Page segmentation data:
------------

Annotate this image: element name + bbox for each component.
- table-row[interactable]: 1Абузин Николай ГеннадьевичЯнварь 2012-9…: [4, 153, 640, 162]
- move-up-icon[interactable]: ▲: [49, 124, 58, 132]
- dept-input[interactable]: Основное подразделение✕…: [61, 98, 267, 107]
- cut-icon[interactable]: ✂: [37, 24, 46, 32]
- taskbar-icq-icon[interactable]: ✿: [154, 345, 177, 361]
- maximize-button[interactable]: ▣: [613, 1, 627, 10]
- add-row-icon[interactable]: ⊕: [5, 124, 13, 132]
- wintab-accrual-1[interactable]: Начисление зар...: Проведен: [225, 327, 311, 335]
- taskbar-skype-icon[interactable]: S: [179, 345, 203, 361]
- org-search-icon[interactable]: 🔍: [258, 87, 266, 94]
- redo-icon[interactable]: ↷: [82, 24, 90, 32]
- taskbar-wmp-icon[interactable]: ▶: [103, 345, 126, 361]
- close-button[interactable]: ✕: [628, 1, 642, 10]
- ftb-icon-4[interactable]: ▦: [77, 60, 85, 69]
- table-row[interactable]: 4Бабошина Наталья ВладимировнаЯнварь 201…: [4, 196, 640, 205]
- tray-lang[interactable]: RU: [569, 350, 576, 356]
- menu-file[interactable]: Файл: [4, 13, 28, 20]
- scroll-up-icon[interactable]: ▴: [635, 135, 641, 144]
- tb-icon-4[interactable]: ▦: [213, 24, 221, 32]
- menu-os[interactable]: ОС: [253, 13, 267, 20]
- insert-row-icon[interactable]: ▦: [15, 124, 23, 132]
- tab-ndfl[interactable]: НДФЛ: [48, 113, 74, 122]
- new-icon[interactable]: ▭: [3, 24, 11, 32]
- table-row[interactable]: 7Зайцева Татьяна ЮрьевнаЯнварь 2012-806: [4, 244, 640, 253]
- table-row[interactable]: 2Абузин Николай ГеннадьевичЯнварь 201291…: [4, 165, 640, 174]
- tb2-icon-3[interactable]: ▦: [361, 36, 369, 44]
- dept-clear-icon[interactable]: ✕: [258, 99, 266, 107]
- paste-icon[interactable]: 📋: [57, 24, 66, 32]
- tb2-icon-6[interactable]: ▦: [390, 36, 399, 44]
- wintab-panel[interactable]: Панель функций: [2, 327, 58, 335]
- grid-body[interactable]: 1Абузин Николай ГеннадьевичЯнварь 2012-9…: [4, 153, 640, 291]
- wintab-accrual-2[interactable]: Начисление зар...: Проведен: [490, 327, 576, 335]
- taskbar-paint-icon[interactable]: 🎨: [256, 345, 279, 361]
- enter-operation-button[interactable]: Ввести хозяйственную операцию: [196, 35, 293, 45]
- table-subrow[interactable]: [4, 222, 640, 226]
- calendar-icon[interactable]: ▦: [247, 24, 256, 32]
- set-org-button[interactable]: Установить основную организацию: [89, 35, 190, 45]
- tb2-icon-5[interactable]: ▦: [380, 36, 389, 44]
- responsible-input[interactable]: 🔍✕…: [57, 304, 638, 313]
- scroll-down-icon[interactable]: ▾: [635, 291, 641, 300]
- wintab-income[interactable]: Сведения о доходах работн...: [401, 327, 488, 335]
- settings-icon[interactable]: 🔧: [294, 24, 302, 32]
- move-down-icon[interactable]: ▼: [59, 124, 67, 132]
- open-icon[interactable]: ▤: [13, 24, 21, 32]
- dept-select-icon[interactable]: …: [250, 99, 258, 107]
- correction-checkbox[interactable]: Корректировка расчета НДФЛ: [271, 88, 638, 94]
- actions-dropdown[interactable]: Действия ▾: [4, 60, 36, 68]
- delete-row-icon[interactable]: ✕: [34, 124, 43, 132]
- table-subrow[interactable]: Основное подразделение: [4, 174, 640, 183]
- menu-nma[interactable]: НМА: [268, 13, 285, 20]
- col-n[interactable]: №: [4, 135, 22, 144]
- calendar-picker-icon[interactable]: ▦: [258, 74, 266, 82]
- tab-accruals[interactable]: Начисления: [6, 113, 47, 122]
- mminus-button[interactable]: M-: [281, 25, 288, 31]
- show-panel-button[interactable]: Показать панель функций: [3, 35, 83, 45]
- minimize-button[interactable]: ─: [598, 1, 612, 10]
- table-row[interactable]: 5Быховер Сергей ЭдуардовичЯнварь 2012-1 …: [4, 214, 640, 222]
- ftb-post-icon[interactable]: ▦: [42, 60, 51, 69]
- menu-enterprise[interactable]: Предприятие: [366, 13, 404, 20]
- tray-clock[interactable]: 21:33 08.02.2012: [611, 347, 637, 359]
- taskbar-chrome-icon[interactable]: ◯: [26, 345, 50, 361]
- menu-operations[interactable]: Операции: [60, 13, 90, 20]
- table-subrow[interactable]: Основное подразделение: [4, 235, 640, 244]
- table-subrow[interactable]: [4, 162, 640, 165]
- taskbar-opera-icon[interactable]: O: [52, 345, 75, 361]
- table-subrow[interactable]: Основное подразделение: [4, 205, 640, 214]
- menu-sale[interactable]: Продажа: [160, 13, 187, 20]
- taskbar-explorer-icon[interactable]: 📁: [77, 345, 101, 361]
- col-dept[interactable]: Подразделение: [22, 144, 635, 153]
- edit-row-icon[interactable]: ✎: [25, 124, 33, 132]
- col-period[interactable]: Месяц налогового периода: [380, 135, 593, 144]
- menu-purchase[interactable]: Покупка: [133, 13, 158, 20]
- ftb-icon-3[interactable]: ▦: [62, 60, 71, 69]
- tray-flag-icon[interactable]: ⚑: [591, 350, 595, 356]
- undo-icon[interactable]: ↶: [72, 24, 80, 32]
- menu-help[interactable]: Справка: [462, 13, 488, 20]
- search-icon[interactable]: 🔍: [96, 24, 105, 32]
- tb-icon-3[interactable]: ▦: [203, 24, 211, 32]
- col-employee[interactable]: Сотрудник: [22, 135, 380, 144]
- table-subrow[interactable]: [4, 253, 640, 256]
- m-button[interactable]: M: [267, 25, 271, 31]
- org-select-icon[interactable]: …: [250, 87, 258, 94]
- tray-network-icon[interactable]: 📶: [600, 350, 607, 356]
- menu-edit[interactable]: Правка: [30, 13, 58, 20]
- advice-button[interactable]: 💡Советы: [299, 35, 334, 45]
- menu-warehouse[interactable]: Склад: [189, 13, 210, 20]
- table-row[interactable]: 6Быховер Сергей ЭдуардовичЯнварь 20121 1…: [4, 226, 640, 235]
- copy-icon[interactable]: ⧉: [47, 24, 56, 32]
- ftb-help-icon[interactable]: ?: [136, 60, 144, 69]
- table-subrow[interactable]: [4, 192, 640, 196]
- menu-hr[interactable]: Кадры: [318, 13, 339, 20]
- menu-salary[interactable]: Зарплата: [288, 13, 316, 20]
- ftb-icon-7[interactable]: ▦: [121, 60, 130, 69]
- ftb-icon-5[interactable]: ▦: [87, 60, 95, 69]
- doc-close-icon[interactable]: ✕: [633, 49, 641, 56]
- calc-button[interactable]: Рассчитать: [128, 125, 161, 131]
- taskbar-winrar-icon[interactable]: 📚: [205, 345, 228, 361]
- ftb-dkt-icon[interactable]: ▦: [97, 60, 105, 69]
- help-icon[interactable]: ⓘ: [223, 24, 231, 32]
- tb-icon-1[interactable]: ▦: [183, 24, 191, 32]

------------

Exercise directions: Scan the entries and show every line in which the word "help" is found.

Response to this task:
- menu-help[interactable]: Справка: [462, 13, 488, 20]
- ftb-help-icon[interactable]: ?: [136, 60, 144, 69]
- help-icon[interactable]: ⓘ: [223, 24, 231, 32]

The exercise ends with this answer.